I have been photographing and interviewing lesbian women around the world for several years now for The Lesbian Lives Project. The aim of this project is to create greater visibility for lesbians and draw attention to their legal and social discrimination.
  In some countries, lesbians are prosecuted by the state and imprisoned. In other countries, they enjoy some rights, yet are far from achieving full equality with heterosexual men and women. In my experience, it has become apparent that this inequality, coupled with social stigma, leads to a sense of powerlessness among lesbians and a great deal of trauma. It is my conviction that in order to advance as a global community, we must grant equal rights to all people as soon as possible.
  The stories of these women are being published as a book series. The first two volumes, which will be published in 2018 and 2019, investigate the dangers, struggles and discrimination that lesbians face today in South Africa and Switzerland.
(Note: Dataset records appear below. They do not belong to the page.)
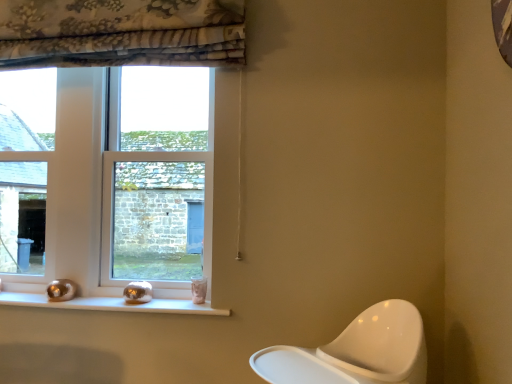 You are a GUI agent. You are given a task and a screenshot of the screen. Output one action in this format:
    pyautogui.click(x=<x>, y=<y>)
    Task: Click on the empty space that is ontop of white glossy window sill at lower center
    
    Given the screenshot: What is the action you would take?
    pyautogui.click(x=105, y=301) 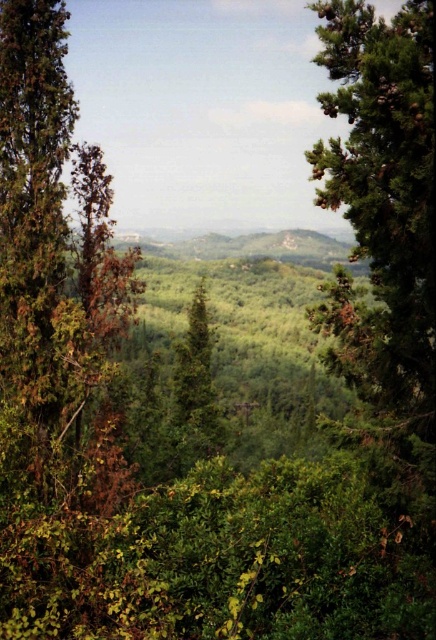 Question: Does green textured pine tree at right have a lesser width compared to green textured tree at center?

Choices:
 (A) no
 (B) yes

Answer: (B)

Question: Can you confirm if green textured pine tree at right is bigger than green textured tree at center?

Choices:
 (A) yes
 (B) no

Answer: (B)

Question: Is green textured pine tree at right bigger than green textured tree at center?

Choices:
 (A) yes
 (B) no

Answer: (B)

Question: Among these points, which one is farthest from the camera?

Choices:
 (A) (194, 454)
 (B) (405, 394)

Answer: (A)

Question: Among these points, which one is nearest to the camera?

Choices:
 (A) click(x=431, y=36)
 (B) click(x=204, y=388)

Answer: (A) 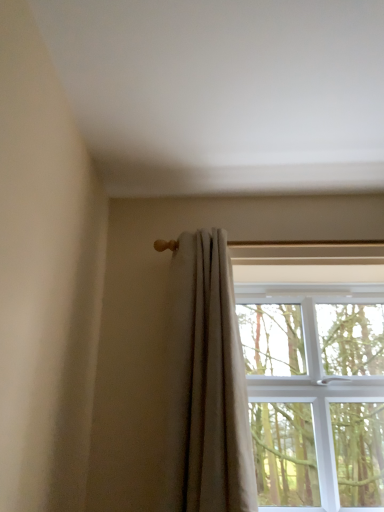 You are a GUI agent. You are given a task and a screenshot of the screen. Output one action in this format:
    pyautogui.click(x=<x>, y=<y>)
    Task: Click on the light beige fabric curtain at upper right
    
    Given the screenshot: What is the action you would take?
    pyautogui.click(x=206, y=385)

What is the approximate width of light beige fabric curtain at upper right?

It is 9.36 inches.

This screenshot has height=512, width=384. Describe the element at coordinates (206, 385) in the screenshot. I see `light beige fabric curtain at upper right` at that location.

Measure the distance between point (301, 453) and camera.

Point (301, 453) is 1.76 meters from camera.

Identify the location of clear glass window at upper right. (314, 388).

What is the approximate width of clear glass window at upper right?

clear glass window at upper right is 37.67 centimeters in width.

Describe the element at coordinates (314, 388) in the screenshot. I see `clear glass window at upper right` at that location.

Image resolution: width=384 pixels, height=512 pixels. Identify the location of light beige fabric curtain at upper right. (206, 385).

Between light beige fabric curtain at upper right and clear glass window at upper right, which one appears on the right side from the viewer's perspective?

From the viewer's perspective, clear glass window at upper right appears more on the right side.

Relative to clear glass window at upper right, is light beige fabric curtain at upper right in front or behind?

In the image, light beige fabric curtain at upper right appears in front of clear glass window at upper right.

Which point is more distant from viewer, [169,498] or [283,402]?

Point [283,402]

From the image's perspective, is light beige fabric curtain at upper right located above or below clear glass window at upper right?

Clearly, from the image's perspective, light beige fabric curtain at upper right is above clear glass window at upper right.

From a real-world perspective, is light beige fabric curtain at upper right located higher than clear glass window at upper right?

Yes.

Does light beige fabric curtain at upper right have a greater width compared to clear glass window at upper right?

No.

Considering the sizes of light beige fabric curtain at upper right and clear glass window at upper right in the image, is light beige fabric curtain at upper right taller or shorter than clear glass window at upper right?

In the image, light beige fabric curtain at upper right appears to be taller than clear glass window at upper right.

Who is bigger, light beige fabric curtain at upper right or clear glass window at upper right?

With larger size is clear glass window at upper right.

Do you think light beige fabric curtain at upper right is within clear glass window at upper right, or outside of it?

light beige fabric curtain at upper right exists outside the volume of clear glass window at upper right.

Is light beige fabric curtain at upper right not close to clear glass window at upper right?

light beige fabric curtain at upper right is actually quite close to clear glass window at upper right.

Is light beige fabric curtain at upper right turned away from clear glass window at upper right?

No, light beige fabric curtain at upper right is not facing the opposite direction of clear glass window at upper right.

Can you tell me how much light beige fabric curtain at upper right and clear glass window at upper right differ in facing direction?

The angle between the facing direction of light beige fabric curtain at upper right and the facing direction of clear glass window at upper right is 0.00372 degrees.

Where is `window that is behind the light beige fabric curtain at upper right`? The image size is (384, 512). window that is behind the light beige fabric curtain at upper right is located at coordinates (314, 388).

Between clear glass window at upper right and light beige fabric curtain at upper right, which one appears on the right side from the viewer's perspective?

clear glass window at upper right is more to the right.

Which object is closer to the camera, clear glass window at upper right or light beige fabric curtain at upper right?

light beige fabric curtain at upper right is more forward.

Which is behind, point (258, 348) or point (197, 284)?

The point (258, 348) is farther.

From the image's perspective, which one is positioned lower, clear glass window at upper right or light beige fabric curtain at upper right?

clear glass window at upper right.

From a real-world perspective, does clear glass window at upper right stand above light beige fabric curtain at upper right?

Actually, clear glass window at upper right is physically below light beige fabric curtain at upper right in the real world.

Which object is thinner, clear glass window at upper right or light beige fabric curtain at upper right?

light beige fabric curtain at upper right is thinner.

In terms of height, does clear glass window at upper right look taller or shorter compared to light beige fabric curtain at upper right?

Clearly, clear glass window at upper right is shorter compared to light beige fabric curtain at upper right.

Which of these two, clear glass window at upper right or light beige fabric curtain at upper right, is bigger?

clear glass window at upper right.

Do you think clear glass window at upper right is within light beige fabric curtain at upper right, or outside of it?

clear glass window at upper right is not enclosed by light beige fabric curtain at upper right.

Is clear glass window at upper right next to light beige fabric curtain at upper right?

No, clear glass window at upper right is not beside light beige fabric curtain at upper right.

Is clear glass window at upper right facing away from light beige fabric curtain at upper right?

That's not correct — clear glass window at upper right is not looking away from light beige fabric curtain at upper right.

How distant is clear glass window at upper right from light beige fabric curtain at upper right?

The distance of clear glass window at upper right from light beige fabric curtain at upper right is 48.89 centimeters.

Identify the location of curtain on the left of clear glass window at upper right. (206, 385).

I want to click on window on the right of light beige fabric curtain at upper right, so click(x=314, y=388).

Locate an element on the screen. curtain that is on the left side of clear glass window at upper right is located at coordinates (206, 385).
Das Lesbian Lives Project beinhaltet Fotos von, und Interviews mit, lesbischen Frauen weltweit. Ziel ist die grössere Sichtbarkeit von Lesben und ihrer gesetzlichen und sozialen Diskriminierung. In manchen Ländern werden Lesben staatlich verfolgt und landen im Gefängnis, in anderen haben sie gewisse Rechte, von Gleichstellung mit Heterosexuellen sind sie jedoch weit entfernt. Aufgrund dieser Ungleichheit und dem sozialem Stigma fühlen sich lesbische Frauen machtlos und traumatisiert. Wollen wir als globale Gemeinschaft weiterkommen, so müssen meiner Überzeugung nach so schnell wie möglich gleiche Rechte für alle gelten.
       Die Geschichten der Frauen erscheinen als Buchreihe. Die ersten beiden Bände befassen sich mit den Gefahren, Herausforderungen und Diskriminierungen, mit denen Lesben heute in Südafrika und in der Schweiz konfrontiert sind. 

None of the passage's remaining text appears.